| 纯度 | >85%SDS-PAGE. |
| 种属 | Human |
| 靶点 | CRK |
| Uniprot No | P46108 |
| 内毒素 | < 0.01EU/μg |
| 表达宿主 | E.coli |
| 表达区间 | 2-304aa |
| 氨基酸序列 | AGNFDSEER SSWYWGRLSR QEAVALLQGQ RHGVFLVRDS STSPGDYVLS VSENSRVSHY IINSSGPRPP VPPSPAQPPP GVSPSRLRIG DQEFDSLPAL LEFYKIHYLD TTTLIEPVSR SRQGSGVILR QEEAEYVRAL FDFNGNDEED LPFKKGDILR IRDKPEEQWW NAEDSEGKRG MIPVPYVEKY RPASASVSAL IGGNQEGSHP QPLGGPEPGP YAQPSVNTPL PNLQNGPIYA RVIQKRVPNA YDKTALALEV GELVKVTKIN VSGQWEGECN GKRGHFPFTH VRLLDQQNPD EDFS |
| 预测分子量 | kDa |
| 蛋白标签 | His tag N-Terminus |
| 缓冲液 | PBS, pH7.4, containing 0.01% SKL, 1mM DTT, 5% Trehalose and Proclin300. |
| 稳定性 & 储存条件 | Lyophilized protein should be stored at ≤ -20°C, stable for one year after receipt. Reconstituted protein solution can be stored at 2-8°C for 2-7 days. Aliquots of reconstituted samples are stable at ≤ -20°C for 3 months. |
| 复溶 | Always centrifuge tubes before opening.Do not mix by vortex or pipetting. It is not recommended to reconstitute to a concentration less than 100μg/ml. Dissolve the lyophilized protein in distilled water. Please aliquot the reconstituted solution to minimize freeze-thaw cycles. |
以下是关于CRK重组蛋白的3篇参考文献及其摘要概括:
1. **文献名称**:*CRK adaptor protein signaling in cell migration*
**作者**:Feller, S.M.
**摘要**:该文献综述了CRK蛋白作为衔接分子在细胞迁移中的作用,重点讨论了重组CRK蛋白在Ras-MAPK和细胞骨架重组信号通路中的调控机制,及其与肿瘤转移的关联。

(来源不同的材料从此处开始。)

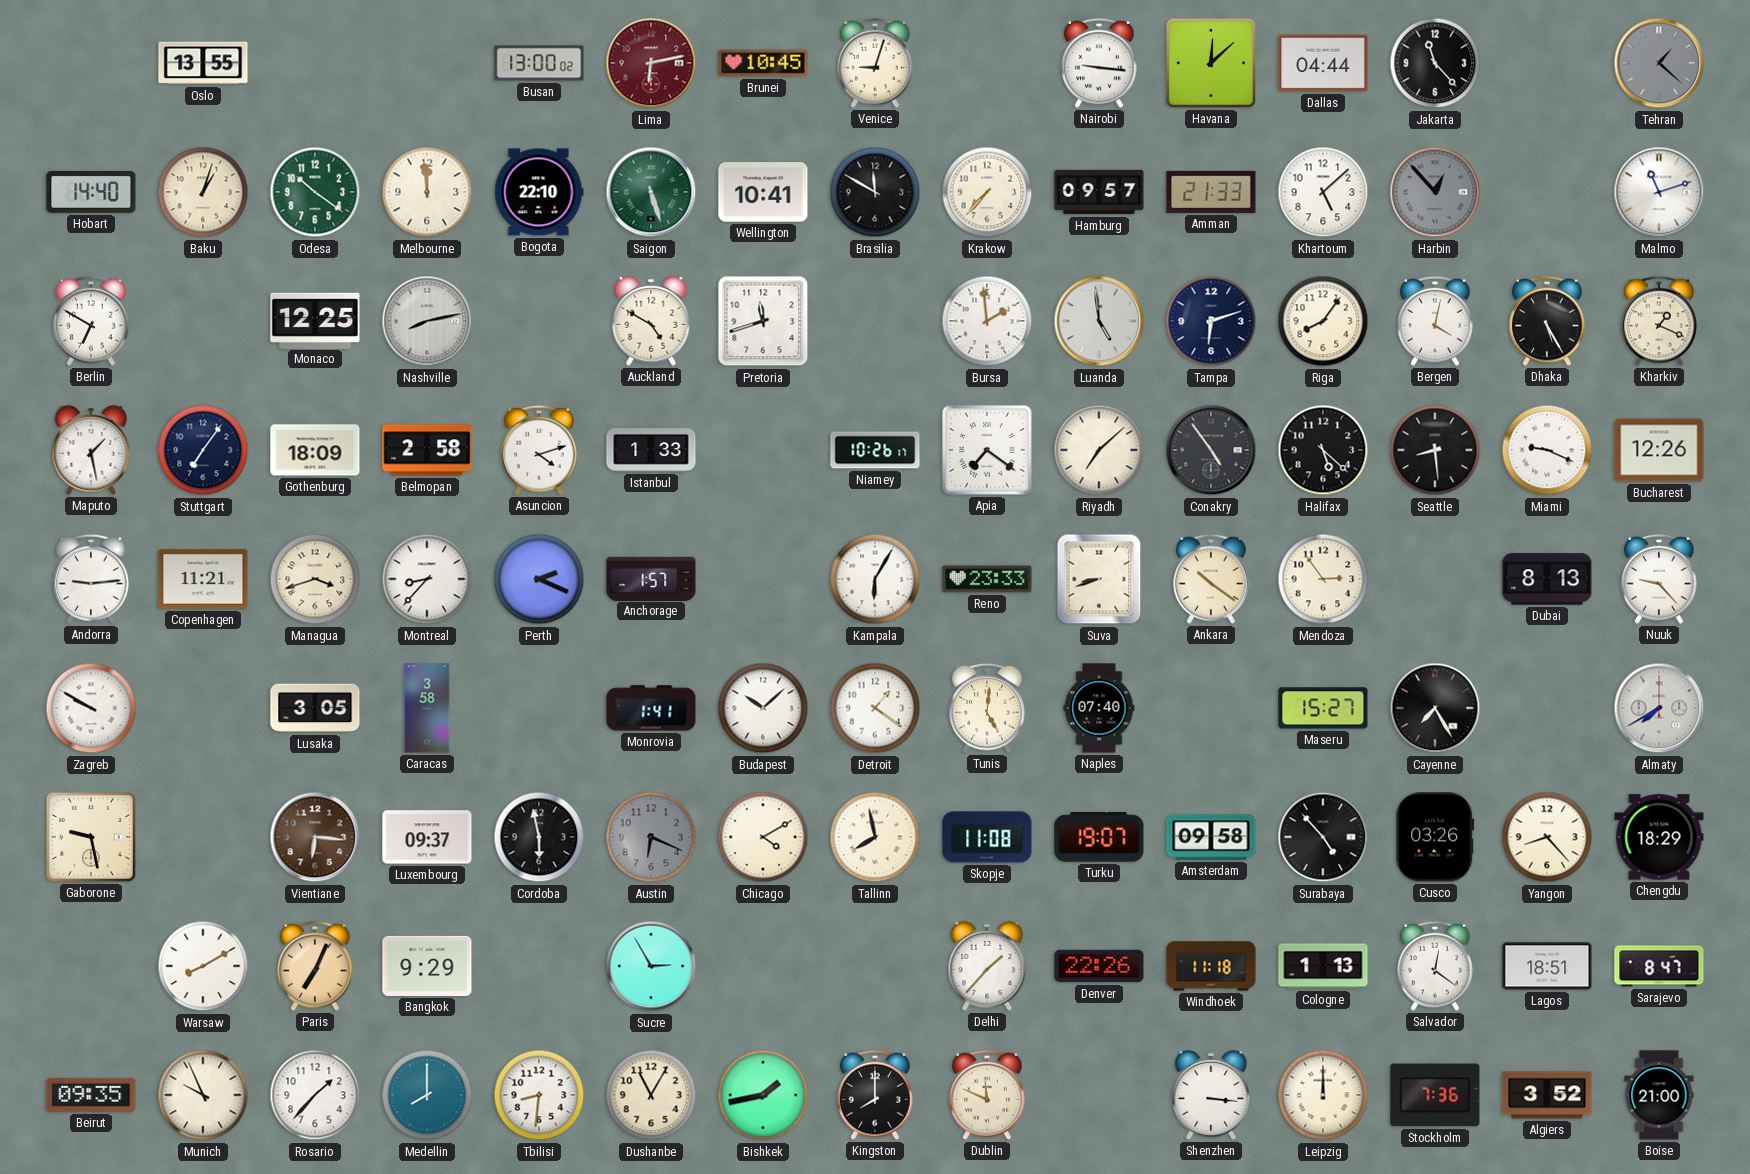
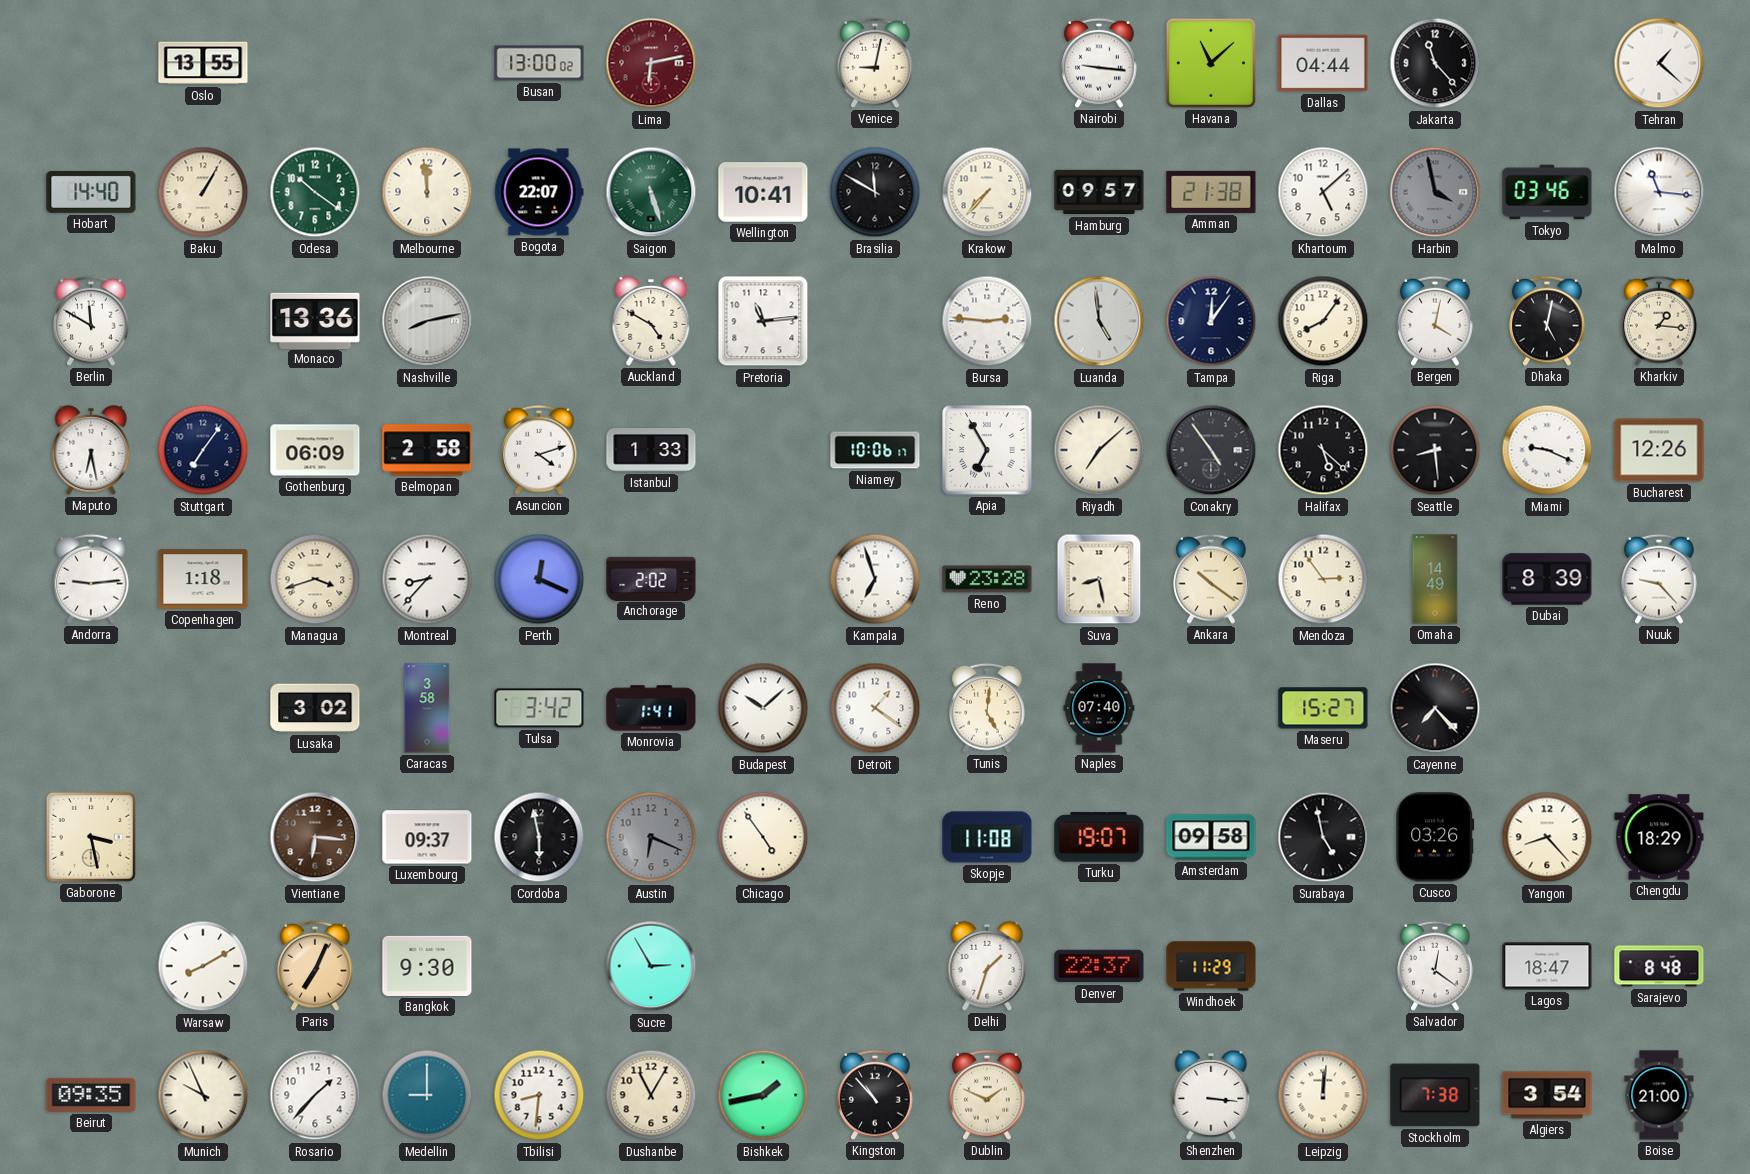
Brunei: 10:45 -> none
Venice: 9:03 -> 9:02
Havana: 12:08 -> 11:08
Tehran dial: grey -> white
Baku: 1:03 -> 1:05
Bogota: 22:10 -> 22:07
Amman: 21:33 -> 21:38
Harbin: 12:53 -> 3:58
Tokyo: none -> 03:46
Malmo: 11:12 -> 11:16
Berlin: 6:50 -> 11:50
Monaco: 12:25 -> 13:36
Pretoria: 11:42 -> 11:14
Bursa: 1:59 -> 2:46
Tampa: 6:12 -> 12:06
Dhaka: 5:25 -> 5:02
Kharkiv: 1:19 -> 1:16
Maputo: 1:28 -> 6:28
Gothenburg: 18:09 -> 06:09
Niamey: 10:26 -> 10:06
Apia: 7:21 -> 6:55
Copenhagen: 11:21 -> 1:18
Perth: 2:19 -> 12:19
Anchorage: 1:57 -> 2:02
Kampala: 6:05 -> 6:57
Reno: 23:33 -> 23:28
Suva: 8:42 -> 8:28
Omaha: none -> 14:49
Dubai: 8:13 -> 8:39
Zagreb: 9:50 -> none
Lusaka: 3:05 -> 3:02
Tulsa: none -> 3:42
Cayenne: 7:25 -> 7:23
Almaty: 7:40 -> none
Gaborone: 9:28 -> 3:28
Chicago: 4:10 -> 4:54
Tallinn: 7:58 -> none
Surabaya: 4:53 -> 4:58
Bangkok: 9:29 -> 9:30
Delhi: 1:37 -> 1:33
Denver: 22:26 -> 22:37
Windhoek: 11:18 -> 11:29
Cologne: 1:13 -> none
Lagos: 18:51 -> 18:47
Sarajevo: 8:47 -> 8:48
Medellin: 8:00 -> 9:00
Kingston: 8:00 -> 10:53
Dublin: 11:49 -> 1:49
Leipzig: 12:00 -> 12:01
Stockholm: 7:36 -> 7:38
Algiers: 3:52 -> 3:54
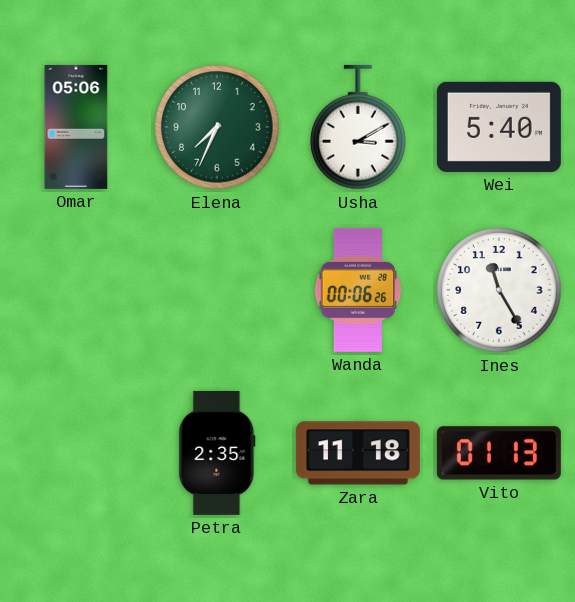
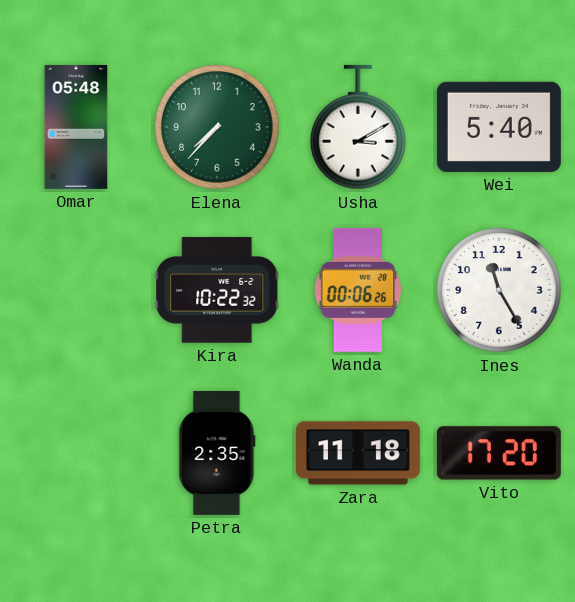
Omar: 05:06 -> 05:48
Elena: 7:34 -> 7:37
Kira: none -> 10:22
Vito: 01:13 -> 17:20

2. **文献名称**:*Structural basis for the interaction between the Crk II adaptor protein and c-Abl kinase*
**作者**:Wu, X., et al.
**摘要**:通过X射线晶体学分析,本研究解析了重组CRK-II蛋白的SH3结构域与c-Abl激酶的复合物结构,揭示了二者相互作用的关键位点,为靶向CRK信号通路的药物设计提供依据。
3. **文献名称**:*CRK重组蛋白在肺癌细胞侵袭中的功能研究*
**作者**:李明等
**摘要**:通过构建CRK重组蛋白表达载体,研究发现其在肺癌细胞中过表达可增强细胞侵袭能力,并激活下游FAK/PI3K通路,提示CRK可能成为肺癌治疗的潜在靶点。
(注:以上文献信息为示例性质,实际引用时请核对具体文献内容及作者信息。)
CRK (CT10 regulator of kinase) proteins are a family of adaptor proteins crucial in intracellular signal transduction, primarily involved in mediating protein-protein interactions during cellular processes such as proliferation, migration, adhesion, and apoptosis. The CRK family includes two major isoforms, CRK-I and CRK-II, derived from alternative splicing of the CRK gene. Structurally, CRK proteins contain Src homology 2 (SH2) and Src homology 3 (SH3) domains, enabling them to link tyrosine-phosphorylated receptors or cytoplasmic kinases (via SH2) to downstream effectors (via SH3). This bridging function allows CRK proteins to regulate pathways like Ras/MAPK, PI3K/Akt, and JNK, influencing cell survival and cytoskeletal dynamics.
Initially identified as the human homolog of the v-CRK oncogene from avian retrovirus CT10. CRK gained attention due to its role in cancer. Dysregulation of CRK signaling is associated with tumor progression, metastasis, and drug resistance. Beyond oncology, CRK proteins are implicated in immune responses, neuronal development, and cardiovascular diseases, highlighting their broad physiological relevance.
Recombinant CRK proteins are engineered using expression systems (e.g., E. coli, mammalian cells) to study their structure-function relationships, binding partners, and mechanistic roles in signaling networks. Purified recombinant CRK serves as a tool for in vitro assays, crystallography, or inhibitor screening, aiding drug discovery. Researchers also utilize CRK mutants (e.g., SH2/SH3 domain deletions) to dissect specific interactions or pathway contributions. Despite progress, challenges remain in understanding context-dependent CRK functions, isoform-specific effects, and therapeutic targeting. Ongoing studies aim to clarify CRK's dual roles as a tumor promoter or suppressor and its potential as a biomarker or therapeutic target in precision medicine.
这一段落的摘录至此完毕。